Reason One is the same hype problem that I’ve already noted as a factor in Broadcom’s earnings miss. Enterprises overall tell me that they’re uncertain about self-hosting AI since nearly everything being talked about in the AI world relates only to the cloud model. Which, of course, is because the hyperscalers have spent billions on AI data centers and need to show Wall Street that it wasn’t a stupid move. The media loves the story because cloud AI is approachable; you can (and almost surely do) use it in your regular activities, even as a consumer. You almost surely don’t pay for it, though. Citizen AI has won the battle for good ink, which means that there’s little available online to bring confidence and comfort to enterprise IT organizations looking to make a business case for AI applications that use their core data.
A very few companies are driving the right bus. IBM is the company most mentioned by enterprises who have self-hosting AI project in process or being planned. Most IBM accounts are industry giants, and obviously they make up a small percentage of the total enterprise population. Not only that, they often find that AI is only adding to “horizontalization” pressures they’ve been facing from the time they started using virtualization to build efficient data centers. Thus, they are less likely to need “new” network technology. They’re also more likely to be Cisco customers, who won’t be using Tomahawk chips in their gear.
Broadcom needs self-hosting of AI to go mainstream for its “AI chips” to experience explosive growth. We’re seeing growth today, but driven by a small number of giants. Real AI success depends on democratizing hosting, and we’re not really addressing that. Where Broadcom is failing itself, IMHO, is there.
VMware is perhaps the dominant virtual-data-center technology, and Broadcom bought it. Some on the Street analyst side have been critical of the minimal growth they’ve seen in VMware revenue, but truth be told, that’s not the real problem Broadcom has with data center software. Giant data centers don’t spring up like mushrooms, and AI is not going to justify building new ones. Even hyperscalers are expanding their cloud data centers more than creating pure AI ones. What that means is that data center virtualization is a bit like IT overall, something that’s fallen into sustaining mode because new applications that could tap new benefits to justify new spending have not been emerging. One question is whether AI could change that. Another is whether Broadcom could drive it.
VMware has a larger account footprint than IBM’s strategic accounts represents. Could the sales teams then play, for VMware customers, the same role as IBM’s strategic account teams play? Why not? Will they? A lot is likely to depend on it, and enterprises so far say that VMware isn’t even trying to play the role of AI strategist.
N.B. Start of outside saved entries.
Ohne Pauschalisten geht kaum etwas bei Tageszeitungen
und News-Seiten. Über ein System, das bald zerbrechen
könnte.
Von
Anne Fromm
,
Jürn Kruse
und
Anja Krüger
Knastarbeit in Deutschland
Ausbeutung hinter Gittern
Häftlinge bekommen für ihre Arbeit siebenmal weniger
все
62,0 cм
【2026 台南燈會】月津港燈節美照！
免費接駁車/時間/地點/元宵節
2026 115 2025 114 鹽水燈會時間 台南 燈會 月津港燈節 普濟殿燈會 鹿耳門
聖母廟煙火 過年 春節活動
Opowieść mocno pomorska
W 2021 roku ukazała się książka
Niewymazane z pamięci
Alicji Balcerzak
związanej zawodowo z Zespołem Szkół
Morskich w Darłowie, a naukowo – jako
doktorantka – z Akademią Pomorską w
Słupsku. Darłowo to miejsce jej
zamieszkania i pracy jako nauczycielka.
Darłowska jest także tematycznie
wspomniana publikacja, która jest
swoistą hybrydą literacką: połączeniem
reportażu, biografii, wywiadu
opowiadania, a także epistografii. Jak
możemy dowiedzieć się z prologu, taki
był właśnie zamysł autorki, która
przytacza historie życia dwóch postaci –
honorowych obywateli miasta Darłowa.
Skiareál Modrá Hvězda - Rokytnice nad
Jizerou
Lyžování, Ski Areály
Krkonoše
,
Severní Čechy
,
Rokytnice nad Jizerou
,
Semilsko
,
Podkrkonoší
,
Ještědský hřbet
The mainstream, as opposed to the tech and financial, media has not been shy raising questions about AI. Here’s an example from Axios, and one that makes a troubling connection to 2000’s dot-com market problem. As that piece points out, the big question now will be whether (to quote a source in the article) “Recent earnings reactions suggest that even outstanding growth isn’t always enough when expectations are stretched — a classic ‘priced for perfection’ dynamic.” There is no question that while the Street still loves the AI bubble, it’s wary about the bursting. The hype will end, as it always does, and for Broadcom the question is whether they’re prepared to step up and try to make that a PR event more than an economic one.